Per quanto riguarda la paventata ipotesi di un aumento del moltiplicatore comunale, Jorio snocciola alcune cifre: “Nel 2012 il Comune ha fatto allestire un piano finanziario 2013-2017 che prevedeva, proprio per sopportare i maggior oneri del progetto, un aumento del moltiplicatore d’imposta al 90% nel 2014 e un ulteriore aumento al 95% per quelli seguenti. Sull’opuscolo distribuito dal Municipio in occasione della votazione del 18 ottobre 2015 sta scritto “il moltiplicatore comunale potrebbe essere aumentato fino ad un massimo del 95%, di poco superiore da quello previsto per il futuro nuovo Comune di Bellinzona”. Le affermazioni per cui il Municipio ha promesso che non vi sarebbe stato alcun aumento del moltiplicatore sono quindi palesemente false”.

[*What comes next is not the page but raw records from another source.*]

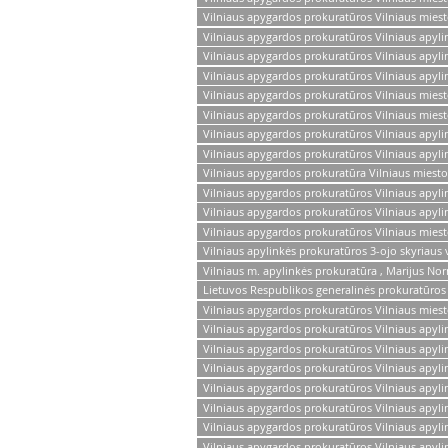
Vilniaus apygardos prokuratūros Vilniaus miest
Vilniaus apygardos prokuratūros Vilniaus apyl
Vilniaus apygardos prokuratūros Vilniaus apyli
Vilniaus apygardos prokuratūros Vilniaus apyli
Vilniaus apygardos prokuratūros Vilniaus miest
Vilniaus apygardos prokuratūros Vilniaus miest
Vilniaus apygardos prokuratūros Vilniaus apyli
Vilniaus apygardos prokuratūros Vilniaus apyli
Vilniaus apygardos prokuratūra Vilniaus miesto
Vilniaus apygardos prokuratūros Vilniaus apyli
Vilniaus apygardos prokuratūros Vilniaus apyli
Vilniaus apygardos prokuratūros Vilniaus mies
Vilniaus apylinkės prokuratūros 3-ojo skyriaus 
Vilniaus m. apylinkės prokuratūra , Marijus No
Lietuvos Respublikos generalinės prokuratūro
Vilniaus apygardos prokuratūros Vilniaus mies
Vilniaus apygardos prokuratūros Vilniaus apyli
Vilniaus apygardos prokuratūros Vilniaus apyli
Vilniaus apygardos prokuratūros Vilniaus apyli
Vilniaus apygardos prokuratūros Vilniaus apyli
Vilniaus apygardos prokuratūros Vilniaus apyl
Vilniaus apygardos prokuratūros Vilniaus apyli
Vilniaus apygardos prokuratūros Vilniaus apyl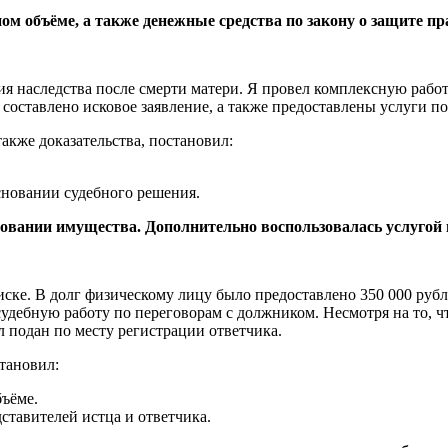
м объёме, а также денежные средства по закону о защите пр
я наследства после смерти матери. Я провел комплексную работ
составлено исковое заявление, а также предоставлены услуги по
акже доказательства, постановил:
сновании судебного решения.
едовании имущества. Дополнительно воспользовалась услугой
иске. В долг физическому лицу было предоставлено 350 000 ру
судебную работу по переговорам с должником. Несмотря на то, 
л подан по месту регистрации ответчика.
тановил:
бъёме.
ставителей истца и ответчика.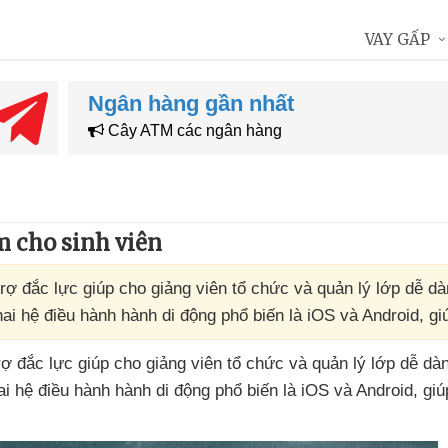
VAY GẤP
Ngân hàng gần nhất
Cây ATM các ngân hàng
 cho sinh viên
trợ đắc lực giúp cho giảng viên tổ chức và quản lý lớp dễ d
i hệ điều hành hành di động phổ biến là iOS và Android, gi
trợ đắc lực giúp cho giảng viên tổ chức
và quản lý lớp dễ dà
i hệ điều hành hành di động phổ biến là iOS
và Android
, gi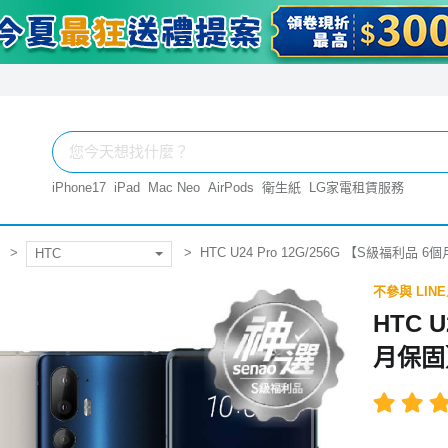
iPhone17
iPad
Mac Neo
AirPods
衛生紙
LG家電租賃服務
HTC U24 Pro 12G/256G 【S級福利品 
HTC
不參與 LIN
HTC U
月保固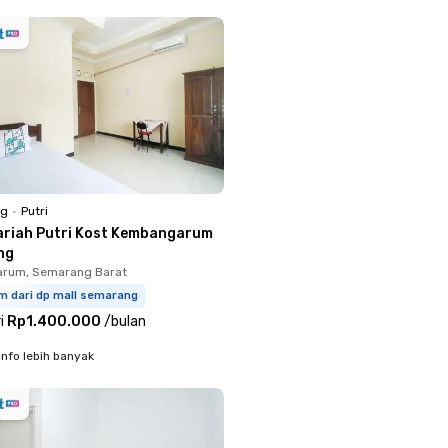
ng
•
Putri
ariah Putri Kost Kembangarum
ng
rum, Semarang Barat
m dari dp mall semarang
i
Rp1.400.000
/
bulan
info lebih banyak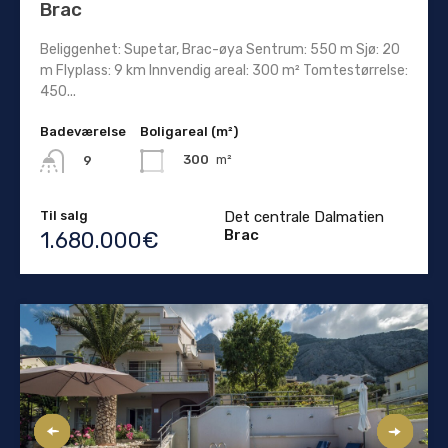
Brac
Beliggenhet: Supetar, Brac-øya Sentrum: 550 m Sjø: 20
m Flyplass: 9 km Innvendig areal: 300 m² Tomtestørrelse:
450...
Badeværelse
Boligareal (m²)
300
m²
9
Til salg
Det centrale Dalmatien
Brac
1.680.000€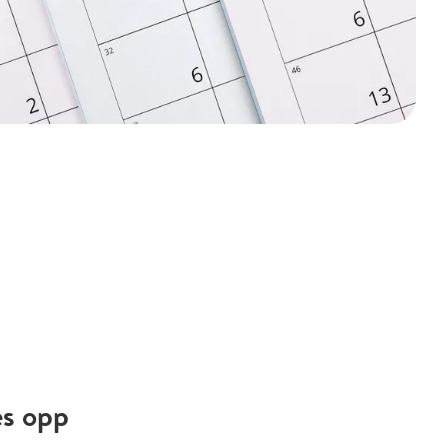
es opp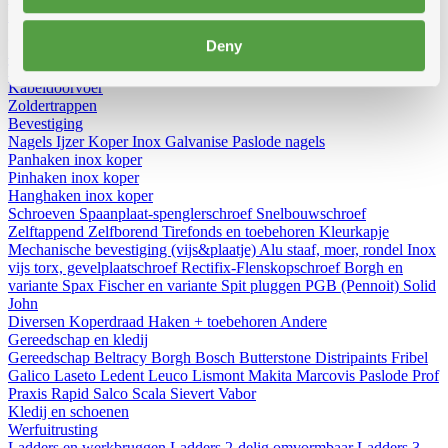
Diversen
Birdex - Duivenpinnen Oisipic
Vogelschroten
Eterno
gootbakken en PVC tapbuizen
Bladvangers
Renovatieprofielen
Deny
Schuimbanden en schuimgolven
Expantiebanden
Hoezen
Tegeldragers
Mitrons
Aeros
Kabeldoorvoer
Zoldertrappen
Bevestiging
Nagels
Ijzer
Koper
Inox
Galvanise
Paslode nagels
Panhaken
inox
koper
Pinhaken
inox
koper
Hanghaken
inox
koper
Schroeven
Spaanplaat-spenglerschroef
Snelbouwschroef
Zelftappend
Zelfborend
Tirefonds en toebehoren
Kleurkapje
Mechanische bevestiging (vijs&plaatje)
Alu staaf, moer, rondel
Inox
vijs torx, gevelplaatschroef
Rectifix-Flenskopschroef
Borgh en
variante
Spax
Fischer en variante
Spit pluggen
PGB (Pennoit)
Solid
John
Diversen
Koperdraad
Haken + toebehoren
Andere
Gereedschap en kledij
Gereedschap
Beltracy
Borgh
Bosch
Butterstone
Distripaints
Fribel
Galico
Laseto
Ledent
Leuco
Lismont
Makita
Marcovis
Paslode
Prof
Praxis
Rapid
Salco
Scala
Sievert
Vabor
Kledij en schoenen
Werfuitrusting
Ladders en werkbruggen
Ladders 2-delig omvormbaar
Ladders 3-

Il presidente del Legislativo ricorda che nel corso di questi anni i risultati del Comune sono sempre stati migliori del previsto: “La differenza preventivo-consuntivo per gli ultimi quattro anni presenta un saldo positivo di oltre mezzo milione, per cui il consiglio comunale ha deciso di non aumentare il moltiplicatore. Questo buon andamento del comune ha in particolare portato lo stesso a fare ammortamenti straordinari per circa mezzo milione già nel 2015; ammortamenti addirittura obbligati dallo stesso Cantone poiché il capitale proprio del comune era maggiore del gettito d’imposta annuale”.

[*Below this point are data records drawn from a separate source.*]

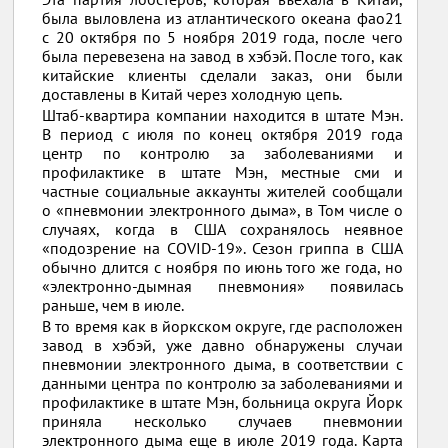
была выловлена из атлантического океана фао21
с 20 октября по 5 ноября 2019 года, после чего
была перевезена на завод в хэбэй. После того, как
китайские клиенты сделали заказ, они были
доставлены в Китай через холодную цепь.
Штаб-квартира компании находится в штате Мэн.
В период с июля по конец октября 2019 года
центр по контролю за заболеваниями и
профилактике в штате Мэн, местные сми и
частные социальные аккаунты жителей сообщали
о «пневмонии электронного дыма», в Том числе о
случаях, когда в США сохранялось неявное
«подозрение на COVID-19». Сезон гриппа в США
обычно длится с ноября по июнь того же года, но
«электронно-дымная пневмония» появилась
раньше, чем в июле.
В то время как в йоркском округе, где расположен
завод в хэбэй, уже давно обнаружены случаи
пневмонии электронного дыма, в соответствии с
данными центра по контролю за заболеваниями и
профилактике в штате Мэн, больница округа Йорк
приняла несколько случаев пневмонии
электронного дыма еще в июле 2019 года. Карта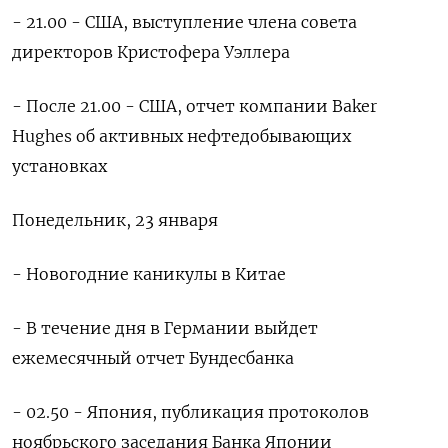
- 21.00 - США, выступление члена совета
директоров Кристофера Уэллера
- После 21.00 - США, отчет компании Baker
Hughes об активных нефтедобывающих
установках
Понедельник, 23 января
- Новогодние каникулы в Китае
- В течение дня в Германии выйдет
ежемесячный отчет Бундесбанка
- 02.50 - Япония, публикация протоколов
ноябрьского заседания Банка Японии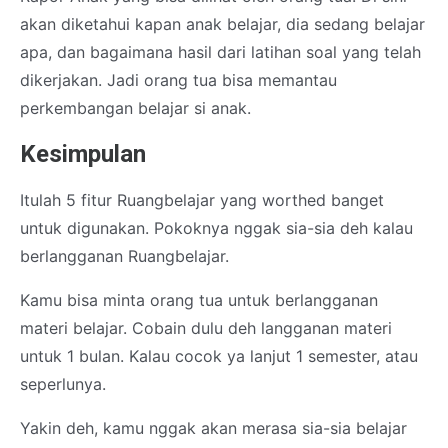
akan diketahui kapan anak belajar, dia sedang belajar
apa, dan bagaimana hasil dari latihan soal yang telah
dikerjakan. Jadi orang tua bisa memantau
perkembangan belajar si anak.
Kesimpulan
Itulah 5 fitur Ruangbelajar yang worthed banget
untuk digunakan. Pokoknya nggak sia-sia deh kalau
berlangganan Ruangbelajar.
Kamu bisa minta orang tua untuk berlangganan
materi belajar. Cobain dulu deh langganan materi
untuk 1 bulan. Kalau cocok ya lanjut 1 semester, atau
seperlunya.
Yakin deh, kamu nggak akan merasa sia-sia belajar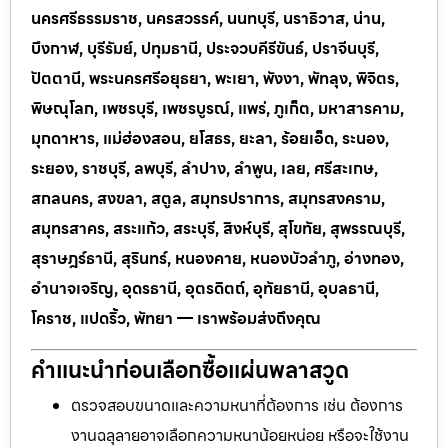
นครศรีธรรมราช, นครสวรรค์, นนทบุรี, นราธิวาส, น่าน,
บึงกาฬ, บุรีรัมย์, ปทุมธานี, ประจวบคีรีขันธ์, ปราจีนบุรี,
ปัตตานี, พระนครศรีอยุธยา, พะเยา, พังงา, พัทลุง, พิจิตร,
พิษณุโลก, เพชรบุรี, เพชรบูรณ์, แพร่, ภูเก็ต, มหาสารคาม,
มุกดาหาร, แม่ฮ่องสอน, ยโสธร, ยะลา, ร้อยเอ็ด, ระนอง,
ระยอง, ราชบุรี, ลพบุรี, ลำปาง, ลำพูน, เลย, ศรีสะเกษ,
สกลนคร, สงขลา, สตูล, สมุทรปราการ, สมุทรสงคราม,
สมุทรสาคร, สระแก้ว, สระบุรี, สิงห์บุรี, สุโขทัย, สุพรรณบุรี,
สุราษฎร์ธานี, สุรินทร์, หนองคาย, หนองบัวลำภู, อ่างทอง,
อำนาจเจริญ, อุดรธานี, อุตรดิตถ์, อุทัยธานี, อุบลธานี,
โคราช, แปดริ้ว, พัทยา — เราพร้อมส่งถึงคุณ
คำแนะนำก่อนเลือกซื้อแผ่นพลาสวูด
ตรวจสอบขนาดและความหนาที่ต้องการ เช่น ต้องการ
งานฉลุลายอาจเลือกความหนาน้อยหน่อย หรือจะใช้งาน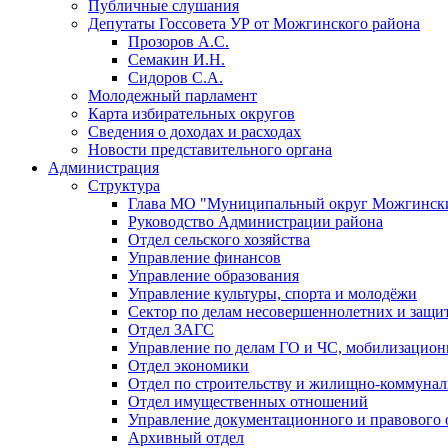
Публичные слушания
Депутаты Госсовета УР от Можгинского района
Прозоров А.С.
Семакин И.Н.
Сидоров С.А.
Молодежный парламент
Карта избирательных округов
Сведения о доходах и расходах
Новости представительного органа
Администрация
Структура
Глава МО "Муниципальный округ Можгински
Руководство Администрации района
Отдел сельского хозяйства
Управление финансов
Управление образования
Управление культуры, спорта и молодёжи
Сектор по делам несовершеннолетних и защит
Отдел ЗАГС
Управление по делам ГО и ЧС, мобилизацион
Отдел экономики
Отдел по строительству и жилищно-коммунал
Отдел имущественных отношений
Управление документационного и правового 
Архивный отдел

Jorio ribadisce ancora una volta: “Il Consiglio comunale ha quindi deciso, nella sua seduta dello scorso mese di dicembre, di posticipare ulteriormente di un anno l’aumento del moltiplicatore al 95%. Sottolineo ancora una volta: aumento previsto e sempre comunicato alla popolazione. Se poi le valutazioni di Municipio e consiglio comunale non collimano con quelle della SEL, non credo che debbano essere tacciate di “scorrette”. Sono semplicemente “diverse”!”

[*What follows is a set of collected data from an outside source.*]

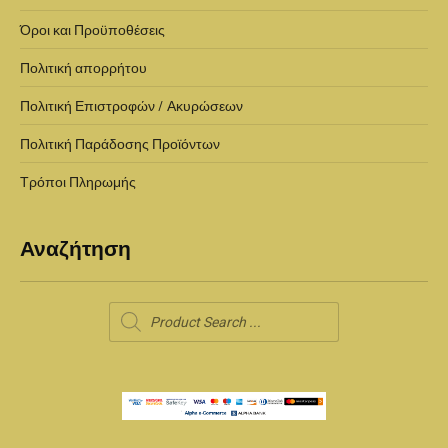
Όροι και Προϋποθέσεις
Πολιτική απορρήτου
Πολιτική Επιστροφών / Ακυρώσεων
Πολιτική Παράδοσης Προϊόντων
Τρόποι Πληρωμής
Αναζήτηση
Products
search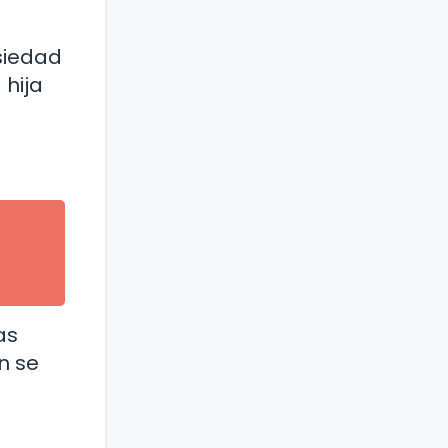
siedad
 hija
as
n se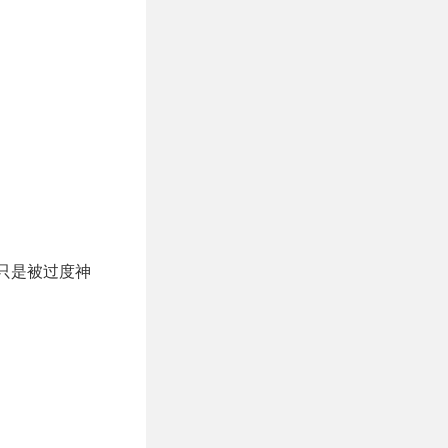
，只是被过度神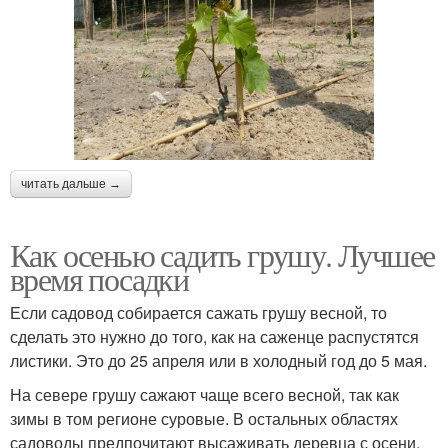
читать дальше →
Как осенью садить грушу. Лучшее
время посадки
Если садовод собирается сажать грушу весной, то
сделать это нужно до того, как на саженце распустятся
листики. Это до 25 апреля или в холодный год до 5 мая.
На севере грушу сажают чаще всего весной, так как
зимы в том регионе суровые. В остальных областях
садоводы предпочитают высаживать деревца с осени.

“Ci sono persone che nella vita preferiscono costruire, progredire e risolvere i problemi” sottolinea ancora Jorio, “altre che, penso per delle futili questioni personali, godono del distruggere o intralciare quello che i primi fanno. Si accontentano di poco”.
Maggiori chiarimenti scaturiranno dall’incontro tra il Municipio e il Consiglio di Stato, previsto il prossimo venerdì. “Per cui è ancora prematuro dire” conclude Jorio, “fino a quanto il cantiere sarà bloccato”.